How the Federal Housing Finance Agency’s new rule changes mortgage fees based on credit scores
"Good credit? You may pay more under the new Biden mortgage rule."
The Biden administration’s Federal Housing Finance Agency (FHFA) recently created a new rule that changes mortgage fees based on a borrower’s credit score. This rule, which took effect on Monday, means that borrowers with good credit scores may pay higher fees, while those with non-stellar scores will pay less steep fees than they did previously.
The goal of this rule is to encourage more home ownership. However, some critics argue that it penalizes those who have worked hard for good credit and rewards those with bad credit. Mark Calabria, a senior adviser at the Cato Institute and former FHFA director, stated that the rule is intended to create a greater cross-subsidy and that it is penalizing people who have good credit to subsidize people with bad credit.
This housing rule change will have a broad impact, as it affects most loans guaranteed by Fannie Mae or Freddie Mac, which are in turn backed by taxpayers. These loans comprise a significant portion of the mortgage market.
The new Biden mortgage rule has sparked debate and controversy.

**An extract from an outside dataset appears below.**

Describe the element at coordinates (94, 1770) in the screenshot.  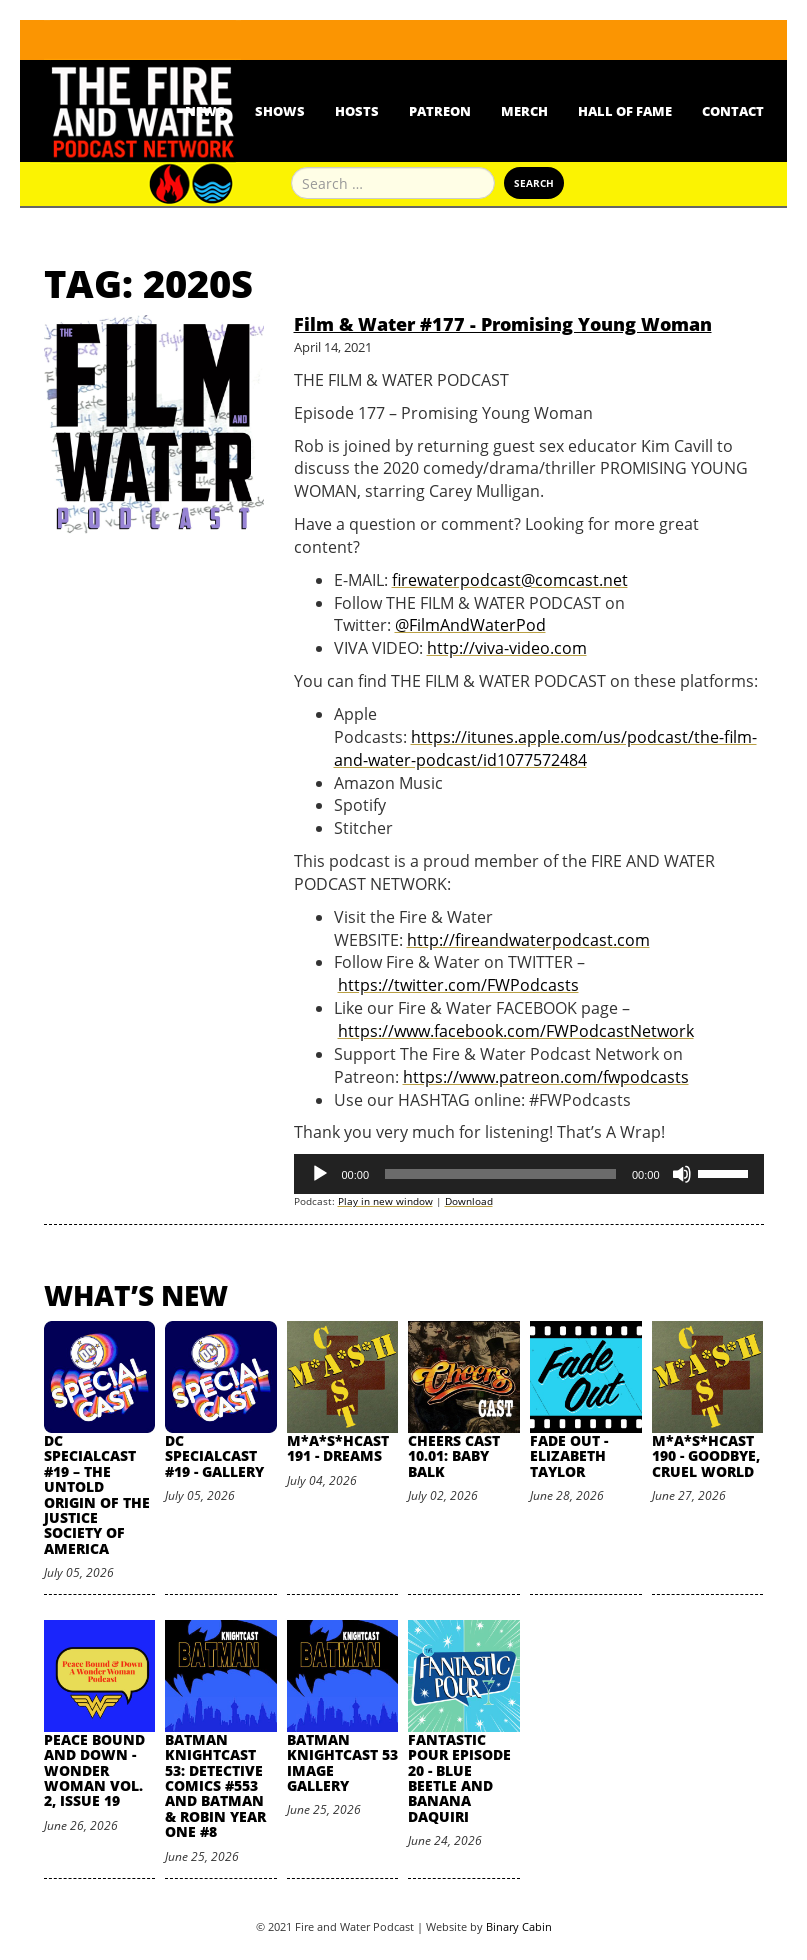 I see `Peace Bound and Down - Wonder Woman Vol. 2, Issue 19` at that location.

While its goal is to encourage more home ownership, some argue that it sends the wrong message and unfairly penalizes those who have made smart financial decisions. Some have even compared it to mortgage socialism.
This new rule is not the only controversial policy proposed by the Biden administration. Biden also tried to implement a student loan “forgiveness” plan that would have unfairly penalized those who had paid their loans or never taken out loans in the first place.
It remains to be seen what the long-term effects of this new mortgage rule will be. While it may help some borrowers with lower credit scores, it may also discourage those with good credit from taking out mortgages. Only time will tell if this rule will achieve its goal of encouraging more home ownership.